── Records to use ──
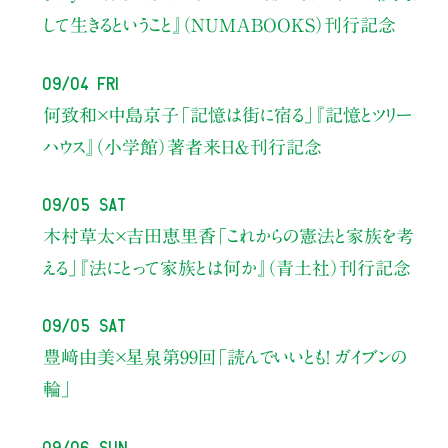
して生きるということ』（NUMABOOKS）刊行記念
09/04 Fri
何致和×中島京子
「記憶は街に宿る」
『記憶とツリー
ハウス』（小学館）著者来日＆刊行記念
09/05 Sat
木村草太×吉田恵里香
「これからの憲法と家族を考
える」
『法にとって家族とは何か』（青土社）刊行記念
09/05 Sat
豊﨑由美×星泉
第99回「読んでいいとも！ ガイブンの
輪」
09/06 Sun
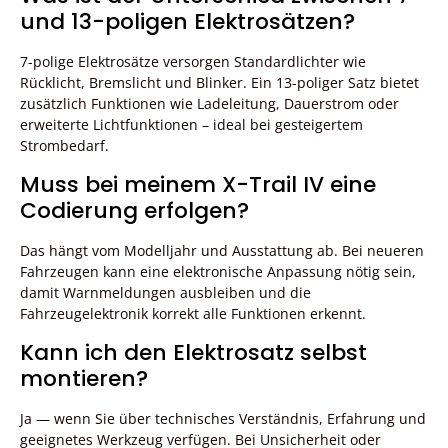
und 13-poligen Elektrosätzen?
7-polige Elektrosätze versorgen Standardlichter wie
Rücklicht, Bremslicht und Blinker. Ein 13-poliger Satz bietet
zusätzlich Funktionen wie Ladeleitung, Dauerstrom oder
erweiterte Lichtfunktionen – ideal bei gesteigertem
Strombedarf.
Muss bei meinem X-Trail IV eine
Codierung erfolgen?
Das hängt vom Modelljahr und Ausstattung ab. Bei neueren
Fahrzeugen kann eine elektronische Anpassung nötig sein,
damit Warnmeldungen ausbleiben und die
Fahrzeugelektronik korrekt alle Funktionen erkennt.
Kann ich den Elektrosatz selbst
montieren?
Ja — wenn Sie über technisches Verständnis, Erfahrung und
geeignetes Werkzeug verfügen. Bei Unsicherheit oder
───
── Records to use ──
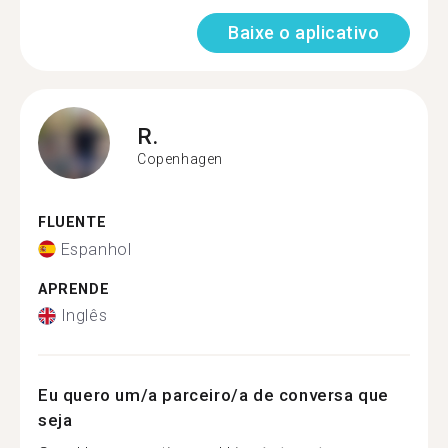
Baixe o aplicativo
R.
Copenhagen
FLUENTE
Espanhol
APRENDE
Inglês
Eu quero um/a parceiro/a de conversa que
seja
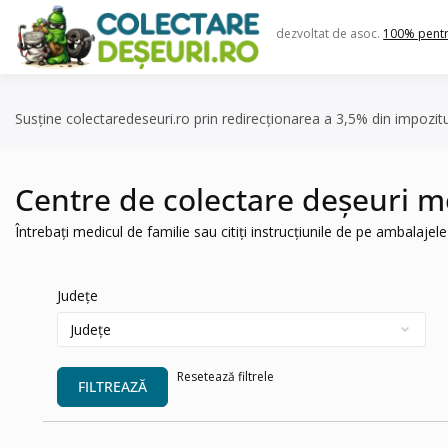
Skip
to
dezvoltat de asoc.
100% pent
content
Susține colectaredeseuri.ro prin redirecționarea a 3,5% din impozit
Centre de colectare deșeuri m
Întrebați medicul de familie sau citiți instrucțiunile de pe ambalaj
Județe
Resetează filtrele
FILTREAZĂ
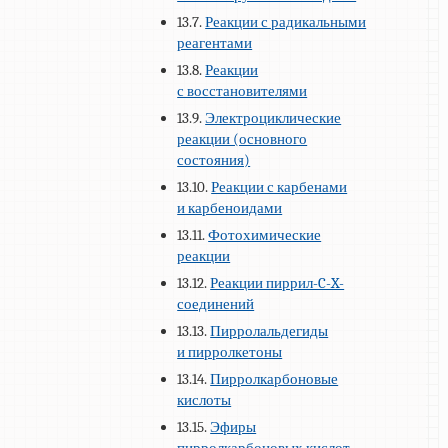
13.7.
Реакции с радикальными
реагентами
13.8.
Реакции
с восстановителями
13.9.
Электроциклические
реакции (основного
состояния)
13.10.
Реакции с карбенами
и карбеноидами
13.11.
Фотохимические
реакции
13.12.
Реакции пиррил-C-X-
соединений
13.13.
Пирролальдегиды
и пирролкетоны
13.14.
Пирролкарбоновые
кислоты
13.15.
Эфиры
───
── Records to use ──
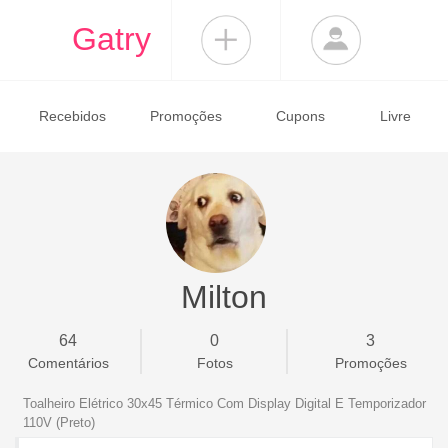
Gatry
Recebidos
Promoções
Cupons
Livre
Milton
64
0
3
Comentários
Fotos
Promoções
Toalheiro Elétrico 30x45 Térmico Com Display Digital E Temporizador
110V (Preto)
───
- **What to work on**: Go through the records and show every line with the string "oder" in it.

- **Result for this exercise**:
zusätzlich Funktionen wie Ladeleitung, Dauerstrom oder
geeignetes Werkzeug verfügen. Bei Unsicherheit oder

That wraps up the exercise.